A short while ago I announced I was doing a giveaway. It ended on 5th July, so here are the preliminary results. In fact I also participated in a cross-promotion in which 20 mystery and suspense authors made their books available free on Instafreebie, undertaking to promote the offer to their mailing list.
The giveaway was costly – the value of the prize plus promoting the giveaway itself came to over $200. I’d hoped for a minimum of 200 subscribers; I got 97. Conclusion? Not worth it.

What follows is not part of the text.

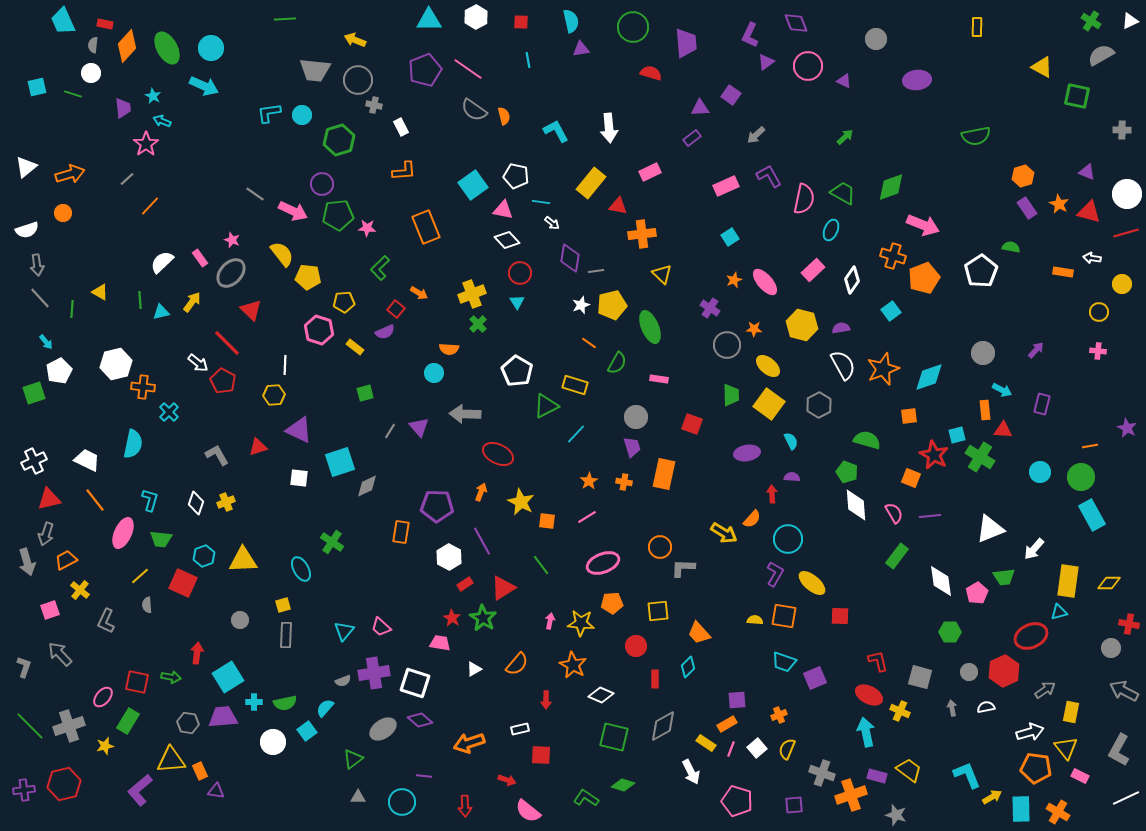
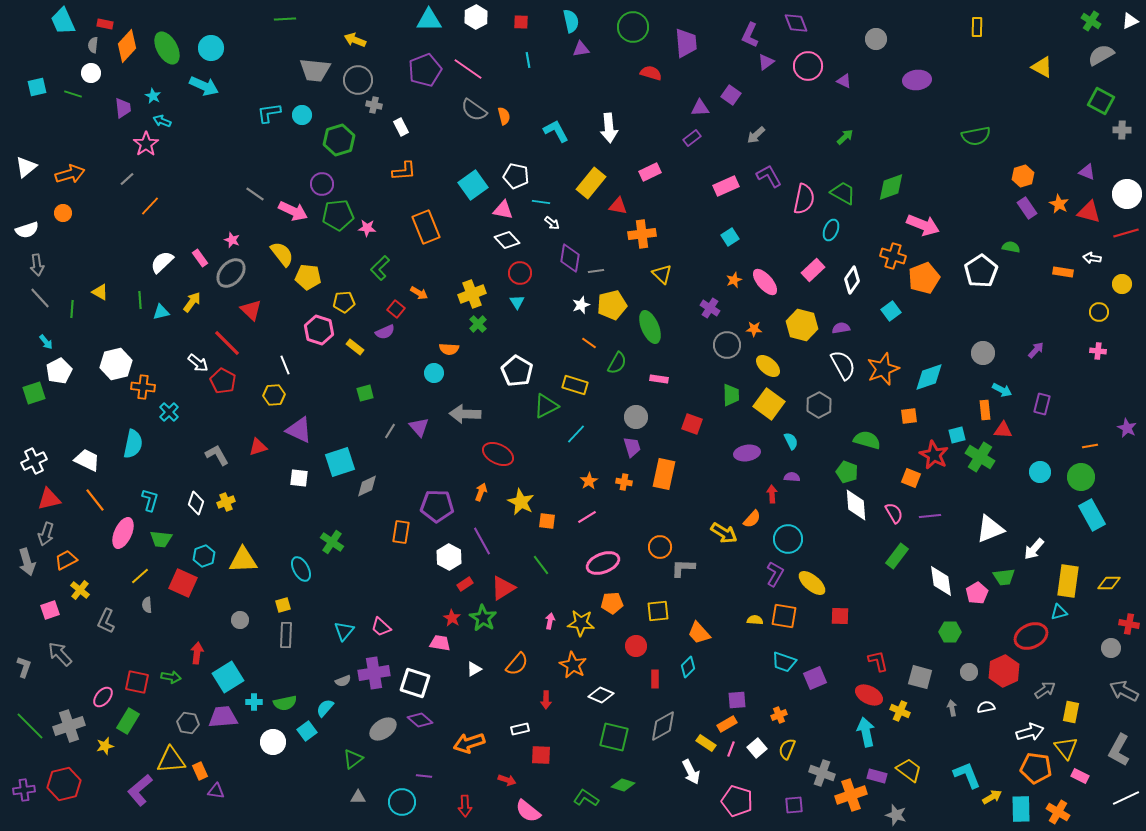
green square at (1077, 96): moved 24 px right, 5 px down; rotated 16 degrees clockwise
white line at (285, 365): rotated 24 degrees counterclockwise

Especially when compared to the cross-promotion, which cost me nothing (Instafreebie offer a free trial for a month, after which it’s $20 a month if you want to collect the email addresses of those who download your book).
The cross-promotion brought in 576 subscribers, meaning I now have upwards of 700 altogether. In three years of blogging, I laboriously reached 65, so the sudden influx is massive. Is this the way forward? Everyone says so.
Now the challenge is to convert those subscribers into readers, and ultimately readers who’ll want to pay for the next book in the series. I’m approaching this with some trepidation – send out too many emails, be too pushy or adopt the wrong tone, and they’ll unsubscribe. So far, my unsubscribe rate is under 4%, which is healthy. If it goes up to 7%, Mailchimp (free till you get to 2000 subscribers) suspect you of spamming and send you nasty warnings.
A lot of people, of course, don’t even open the emails. Or don’t read the free books. Or if they do, don’t pay for the next one. So only a tiny proportion of subscribers will become your followers or fans. How tiny? Only time will tell. But at least it feels like I’ve got some sort of traction, a sense of control over a process which has hitherto been random and wasteful. If I convert just 5% of subscribers into followers, that’s 35 – not a lot, but still way more in a single month than in three years of effort up to then. So what do I do next? Rinse and repeat.